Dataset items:
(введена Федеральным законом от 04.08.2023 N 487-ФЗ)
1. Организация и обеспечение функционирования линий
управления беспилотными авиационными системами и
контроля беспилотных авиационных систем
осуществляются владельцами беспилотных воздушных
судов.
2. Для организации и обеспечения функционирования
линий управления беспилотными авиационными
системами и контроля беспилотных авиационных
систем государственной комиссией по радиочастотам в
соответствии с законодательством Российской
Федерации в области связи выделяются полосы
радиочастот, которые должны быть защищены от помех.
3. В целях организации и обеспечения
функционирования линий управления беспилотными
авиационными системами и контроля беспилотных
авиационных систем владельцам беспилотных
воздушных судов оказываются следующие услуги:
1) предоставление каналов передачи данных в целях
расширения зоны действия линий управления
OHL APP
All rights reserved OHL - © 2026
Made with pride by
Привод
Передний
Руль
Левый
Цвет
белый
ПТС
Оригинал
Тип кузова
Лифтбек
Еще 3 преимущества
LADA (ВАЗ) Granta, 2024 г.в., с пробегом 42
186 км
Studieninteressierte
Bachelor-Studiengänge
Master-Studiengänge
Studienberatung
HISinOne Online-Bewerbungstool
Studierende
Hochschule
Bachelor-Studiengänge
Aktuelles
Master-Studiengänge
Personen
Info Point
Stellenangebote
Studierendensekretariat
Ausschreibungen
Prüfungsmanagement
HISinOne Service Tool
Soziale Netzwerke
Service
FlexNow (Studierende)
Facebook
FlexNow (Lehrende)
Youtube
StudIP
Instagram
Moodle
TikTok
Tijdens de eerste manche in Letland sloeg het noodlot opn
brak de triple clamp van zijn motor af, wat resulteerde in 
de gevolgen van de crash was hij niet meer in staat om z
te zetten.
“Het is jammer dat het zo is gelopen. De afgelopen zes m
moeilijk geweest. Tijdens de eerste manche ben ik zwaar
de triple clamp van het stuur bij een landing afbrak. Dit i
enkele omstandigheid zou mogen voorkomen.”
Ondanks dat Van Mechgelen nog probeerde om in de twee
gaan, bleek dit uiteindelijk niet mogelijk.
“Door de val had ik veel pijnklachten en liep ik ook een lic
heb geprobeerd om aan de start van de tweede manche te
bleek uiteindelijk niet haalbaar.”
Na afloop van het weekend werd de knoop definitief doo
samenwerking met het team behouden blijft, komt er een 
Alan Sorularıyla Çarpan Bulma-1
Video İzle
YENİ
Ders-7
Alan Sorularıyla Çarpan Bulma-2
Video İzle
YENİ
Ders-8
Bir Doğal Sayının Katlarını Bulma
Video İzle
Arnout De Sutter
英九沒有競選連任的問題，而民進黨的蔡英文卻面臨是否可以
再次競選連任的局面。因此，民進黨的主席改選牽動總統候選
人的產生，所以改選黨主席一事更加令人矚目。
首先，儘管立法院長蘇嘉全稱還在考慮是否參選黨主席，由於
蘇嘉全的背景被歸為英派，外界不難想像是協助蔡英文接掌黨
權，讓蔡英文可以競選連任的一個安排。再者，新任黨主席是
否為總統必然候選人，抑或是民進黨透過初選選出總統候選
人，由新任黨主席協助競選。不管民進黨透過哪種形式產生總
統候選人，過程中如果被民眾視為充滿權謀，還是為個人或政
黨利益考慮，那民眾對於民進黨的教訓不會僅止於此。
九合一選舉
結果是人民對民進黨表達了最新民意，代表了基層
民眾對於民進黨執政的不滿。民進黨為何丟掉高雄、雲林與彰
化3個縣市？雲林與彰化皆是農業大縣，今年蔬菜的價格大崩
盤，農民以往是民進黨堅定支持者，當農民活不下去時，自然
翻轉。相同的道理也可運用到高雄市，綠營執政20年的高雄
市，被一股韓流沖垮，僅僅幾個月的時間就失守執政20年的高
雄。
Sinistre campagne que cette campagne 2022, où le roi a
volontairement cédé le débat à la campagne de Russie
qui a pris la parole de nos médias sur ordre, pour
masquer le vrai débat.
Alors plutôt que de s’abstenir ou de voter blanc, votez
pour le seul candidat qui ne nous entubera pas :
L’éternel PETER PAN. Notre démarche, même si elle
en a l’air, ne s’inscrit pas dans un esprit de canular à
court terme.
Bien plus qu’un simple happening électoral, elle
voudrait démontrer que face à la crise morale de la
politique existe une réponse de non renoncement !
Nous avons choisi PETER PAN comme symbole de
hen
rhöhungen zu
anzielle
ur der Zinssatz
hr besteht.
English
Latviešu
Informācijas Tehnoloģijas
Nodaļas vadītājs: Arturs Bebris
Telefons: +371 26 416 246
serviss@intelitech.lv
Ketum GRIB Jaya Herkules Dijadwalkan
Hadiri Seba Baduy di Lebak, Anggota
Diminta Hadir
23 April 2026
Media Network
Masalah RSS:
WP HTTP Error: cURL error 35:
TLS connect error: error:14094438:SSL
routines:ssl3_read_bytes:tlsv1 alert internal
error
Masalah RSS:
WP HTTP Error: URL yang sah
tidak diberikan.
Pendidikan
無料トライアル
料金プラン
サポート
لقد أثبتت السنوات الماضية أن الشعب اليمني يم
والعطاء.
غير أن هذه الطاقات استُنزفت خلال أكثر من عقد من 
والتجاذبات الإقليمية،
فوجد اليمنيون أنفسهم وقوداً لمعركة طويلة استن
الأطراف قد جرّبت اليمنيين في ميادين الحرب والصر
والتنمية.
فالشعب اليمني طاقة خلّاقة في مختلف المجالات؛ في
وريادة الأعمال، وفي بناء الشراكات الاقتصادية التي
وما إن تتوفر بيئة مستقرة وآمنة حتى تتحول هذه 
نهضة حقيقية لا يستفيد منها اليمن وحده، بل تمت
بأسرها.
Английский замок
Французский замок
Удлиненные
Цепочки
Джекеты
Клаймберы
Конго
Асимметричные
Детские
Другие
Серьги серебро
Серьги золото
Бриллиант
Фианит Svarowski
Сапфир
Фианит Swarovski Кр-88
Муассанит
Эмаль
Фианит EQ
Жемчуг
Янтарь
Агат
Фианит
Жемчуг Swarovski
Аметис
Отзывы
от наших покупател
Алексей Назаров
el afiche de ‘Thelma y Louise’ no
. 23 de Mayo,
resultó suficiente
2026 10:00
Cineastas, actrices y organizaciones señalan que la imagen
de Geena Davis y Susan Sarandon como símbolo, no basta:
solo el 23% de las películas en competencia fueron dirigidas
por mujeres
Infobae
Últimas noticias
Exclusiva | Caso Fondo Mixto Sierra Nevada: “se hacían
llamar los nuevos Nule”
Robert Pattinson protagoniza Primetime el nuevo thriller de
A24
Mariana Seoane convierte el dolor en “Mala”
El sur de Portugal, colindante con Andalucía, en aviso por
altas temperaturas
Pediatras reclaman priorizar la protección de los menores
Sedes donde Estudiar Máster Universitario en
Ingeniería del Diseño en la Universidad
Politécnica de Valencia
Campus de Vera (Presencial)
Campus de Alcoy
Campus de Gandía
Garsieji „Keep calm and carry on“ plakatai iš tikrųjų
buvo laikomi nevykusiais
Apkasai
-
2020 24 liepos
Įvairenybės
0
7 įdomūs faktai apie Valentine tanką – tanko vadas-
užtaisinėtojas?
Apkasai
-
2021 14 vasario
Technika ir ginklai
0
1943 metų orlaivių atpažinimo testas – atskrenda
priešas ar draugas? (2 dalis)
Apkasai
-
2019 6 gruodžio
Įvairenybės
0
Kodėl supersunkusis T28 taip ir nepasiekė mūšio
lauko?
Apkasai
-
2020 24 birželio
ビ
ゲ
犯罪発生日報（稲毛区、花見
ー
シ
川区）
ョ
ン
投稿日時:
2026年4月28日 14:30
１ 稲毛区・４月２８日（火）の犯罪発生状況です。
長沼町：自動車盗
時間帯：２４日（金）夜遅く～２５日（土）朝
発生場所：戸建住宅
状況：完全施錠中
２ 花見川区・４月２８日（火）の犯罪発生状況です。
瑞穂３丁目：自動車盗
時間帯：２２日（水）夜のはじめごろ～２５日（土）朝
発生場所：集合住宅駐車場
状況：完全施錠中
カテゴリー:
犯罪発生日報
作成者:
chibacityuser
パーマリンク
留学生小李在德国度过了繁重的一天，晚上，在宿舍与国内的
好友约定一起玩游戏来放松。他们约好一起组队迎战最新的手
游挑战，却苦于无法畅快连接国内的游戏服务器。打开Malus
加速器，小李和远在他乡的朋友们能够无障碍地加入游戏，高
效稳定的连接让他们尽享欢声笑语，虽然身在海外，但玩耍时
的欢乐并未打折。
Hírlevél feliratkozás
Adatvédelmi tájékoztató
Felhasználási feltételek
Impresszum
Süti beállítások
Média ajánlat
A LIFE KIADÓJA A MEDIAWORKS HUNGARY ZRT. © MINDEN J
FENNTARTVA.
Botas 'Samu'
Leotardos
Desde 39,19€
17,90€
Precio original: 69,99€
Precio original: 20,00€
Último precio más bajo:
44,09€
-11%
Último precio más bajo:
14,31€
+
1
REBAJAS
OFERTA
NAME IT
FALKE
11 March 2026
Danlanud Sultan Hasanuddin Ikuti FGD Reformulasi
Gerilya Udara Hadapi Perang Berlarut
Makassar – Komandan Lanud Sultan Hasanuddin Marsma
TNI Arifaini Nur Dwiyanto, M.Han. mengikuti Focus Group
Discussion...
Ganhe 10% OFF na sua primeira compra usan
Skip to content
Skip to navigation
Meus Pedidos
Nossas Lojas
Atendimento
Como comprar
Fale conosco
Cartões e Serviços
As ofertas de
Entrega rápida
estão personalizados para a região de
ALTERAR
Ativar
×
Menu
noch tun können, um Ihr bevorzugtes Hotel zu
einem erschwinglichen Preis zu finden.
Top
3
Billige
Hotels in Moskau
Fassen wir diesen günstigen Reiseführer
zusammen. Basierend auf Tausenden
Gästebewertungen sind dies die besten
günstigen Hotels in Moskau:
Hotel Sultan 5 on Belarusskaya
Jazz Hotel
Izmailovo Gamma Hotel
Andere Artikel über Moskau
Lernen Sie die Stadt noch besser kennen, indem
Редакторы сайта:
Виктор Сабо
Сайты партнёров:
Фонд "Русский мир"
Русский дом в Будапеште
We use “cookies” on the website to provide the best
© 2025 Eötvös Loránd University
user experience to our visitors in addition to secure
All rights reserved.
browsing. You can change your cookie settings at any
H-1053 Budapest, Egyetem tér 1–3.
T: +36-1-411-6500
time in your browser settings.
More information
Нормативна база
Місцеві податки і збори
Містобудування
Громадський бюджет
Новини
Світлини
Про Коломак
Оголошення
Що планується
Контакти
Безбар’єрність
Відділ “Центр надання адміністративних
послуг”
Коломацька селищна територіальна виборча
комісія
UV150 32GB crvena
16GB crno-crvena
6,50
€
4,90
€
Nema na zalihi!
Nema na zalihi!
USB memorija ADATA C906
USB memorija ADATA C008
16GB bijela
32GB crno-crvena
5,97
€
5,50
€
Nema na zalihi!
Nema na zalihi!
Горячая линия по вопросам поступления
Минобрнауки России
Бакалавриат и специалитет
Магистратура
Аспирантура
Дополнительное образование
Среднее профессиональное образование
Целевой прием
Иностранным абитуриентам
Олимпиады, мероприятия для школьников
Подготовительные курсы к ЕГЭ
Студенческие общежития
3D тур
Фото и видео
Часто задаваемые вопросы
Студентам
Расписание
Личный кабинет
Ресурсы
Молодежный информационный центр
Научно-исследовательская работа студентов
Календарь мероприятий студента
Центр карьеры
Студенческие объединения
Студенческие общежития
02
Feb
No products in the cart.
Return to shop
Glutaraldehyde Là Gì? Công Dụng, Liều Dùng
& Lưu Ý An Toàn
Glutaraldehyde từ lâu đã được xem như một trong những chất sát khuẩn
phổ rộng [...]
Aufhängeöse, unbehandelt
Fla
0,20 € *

■ TASK DESCRIPTION:
Wherever a line above contains "обеспечения", copy that line.

■ SOLVED PROBLEM:
2. Для организации и обеспечения функционирования
3. В целях организации и обеспечения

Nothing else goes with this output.